To calculate a patient-specific augmented pregnancy rate, it is essential to include as augmentation only those pregnancies from vitrified blastocysts among patients who did not have a pregnancy after fresh eSET. This represents true augmentation of the patient-specific expectation of pregnancy from the same oocyte harvest. After 1,037 eSET, a total of 464 patients experienced a negative outcome. 320 patients (30.1 %) faced a negative pregnancy test, 75 patients achieved a biochemical or ectopic pregnancy only, and additional 69 patients lost their ongoing pregnancy beyond 7 weeks. To reflect the true augmenting effect of vitrification, only the first transfer of vitrified embryos occurring after an unsuccessful fresh eSET was analyzed. 333 patients returned for a frozen embryo transfer; 70.3 % achieved a positive pregnancy, with a clinical and ongoing pregnancy rate of 62.2 % and 57.7 %, respectively (see Table 19.3).

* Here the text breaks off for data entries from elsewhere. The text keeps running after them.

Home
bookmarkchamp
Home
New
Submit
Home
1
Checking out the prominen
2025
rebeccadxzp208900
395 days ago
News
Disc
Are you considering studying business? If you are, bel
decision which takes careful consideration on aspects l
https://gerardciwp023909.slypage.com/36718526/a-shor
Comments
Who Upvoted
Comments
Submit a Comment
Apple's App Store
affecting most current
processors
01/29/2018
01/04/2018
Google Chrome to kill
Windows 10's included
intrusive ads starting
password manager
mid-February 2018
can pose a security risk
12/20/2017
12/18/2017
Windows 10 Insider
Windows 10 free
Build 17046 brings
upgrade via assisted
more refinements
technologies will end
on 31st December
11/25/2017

Table 19.3 Retrospective outcome data from 333 autologous vitrified–warmed embryo transfers after failed fresh elective single-embryo transfers compared with 1,037 fresh day 5 eSETs
Full size table

Because more than 70 % of the 333 patients subsequently elected to undergo a two-embryo transfer, the occurrence of twins increased to 35 %. However, combining the ongoing pregnancy rate from the fresh eSET (579) and the first frozen transfers (192) provides the cumulative expectation of a pregnancy with embryos from the same oocyte retrieval of 74.3 % (771:1,037). As shown in Table 19.3, the added value of cryopreservation is 18.5 % (74.3–55.8). At FCI, extended culture generates high pregnancy and implantation rates, even when we are transferring just one embryo instead of two. After 1,037 eSETs at our center, we did not observe a decrease in the overall ongoing pregnancy rate in our program, although a dramatic reduction of twins was observed (from 48 % in 980 fresh transfers in patients age <35 years with two blastocysts versus to <3 % with fresh eSET) and a complete disappearance of any high-order multiple pregnancies (see Tables 19.1 and 19.3).

Discussion

These data show that successful implementation of eSETs for clinical application can be achieved. Patient education concerning the risk of multiple gestations is important, as is the acceptance of eSET among physicians and embryologists [19]. In many ways, the success of an IVF unit’s eSET program is contingent on having suitable cryopreservation skills available in the laboratory. Taken together, attitude, acceptance, and equipment are therefore essential ingredients to implement eSET successfully and to effectively reduce the rate of multiple gestations associated with IVF. Implementation of ESET at our institution has been shown to be a valuable tool, not merely to maximize but rather to optimize pregnancy rates. Initiating a patient education program is a top priority to establish a successful eSET program.